▸ Your instructions
Filter the lines below, copying only those with the string "need".

▸ Source records
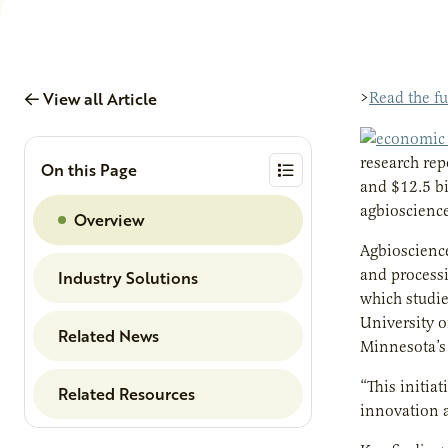
View all Article
>
Read the f
research rep
On this Page
and $12.5 bi
agbioscience
Overview
Agbioscience
and processi
Industry Solutions
which studi
University o
Related News
Minnesota’s 
“This initia
Related Resources
innovation a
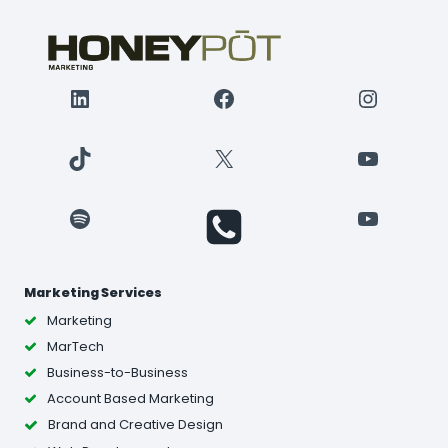
LinkedIn
Facebook
Instagr
TikTok
X
YouTube
Spotify
YouTube
Marketing Services
Marketing
MarTech
Business-to-Business
Account Based Marketing
Brand and Creative Design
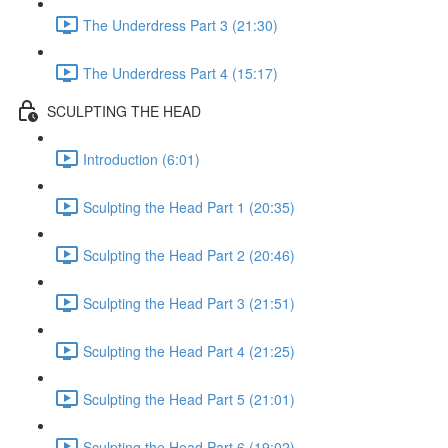
The Underdress Part 3 (21:30)
The Underdress Part 4 (15:17)
SCULPTING THE HEAD
Introduction (6:01)
Sculpting the Head Part 1 (20:35)
Sculpting the Head Part 2 (20:46)
Sculpting the Head Part 3 (21:51)
Sculpting the Head Part 4 (21:25)
Sculpting the Head Part 5 (21:01)
Sculpting the Head Part 6 (19:02)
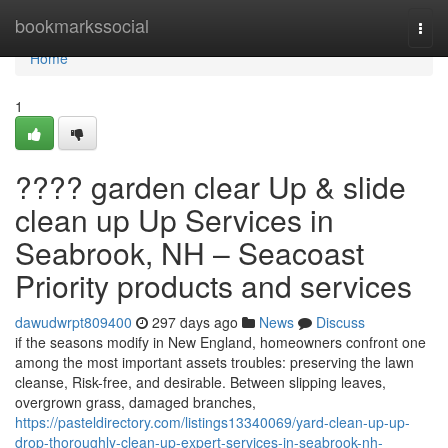
Home
bookmarkssocial
Togg
navi
Home
1
???? garden clear Up & slide
clean up Up Services in
Seabrook, NH – Seacoast
Priority products and services
dawudwrpt809400
297 days ago
News
Discuss
if the seasons modify in New England, homeowners confront one
among the most important assets troubles: preserving the lawn
cleanse, Risk-free, and desirable. Between slipping leaves,
overgrown grass, damaged branches,
https://pasteldirectory.com/listings13340069/yard-clean-up-up-
drop-thoroughly-clean-up-expert-services-in-seabrook-nh-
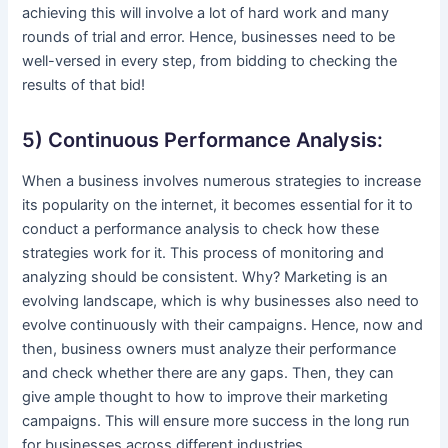
achieving this will involve a lot of hard work and many
rounds of trial and error. Hence, businesses need to be
well-versed in every step, from bidding to checking the
results of that bid!
5) Continuous Performance Analysis:
When a business involves numerous strategies to increase
its popularity on the internet, it becomes essential for it to
conduct a performance analysis to check how these
strategies work for it. This process of monitoring and
analyzing should be consistent. Why? Marketing is an
evolving landscape, which is why businesses also need to
evolve continuously with their campaigns. Hence, now and
then, business owners must analyze their performance
and check whether there are any gaps. Then, they can
give ample thought to how to improve their marketing
campaigns. This will ensure more success in the long run
for businesses across different industries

▸ Output
rounds of trial and error. Hence, businesses need to be
evolving landscape, which is why businesses also need to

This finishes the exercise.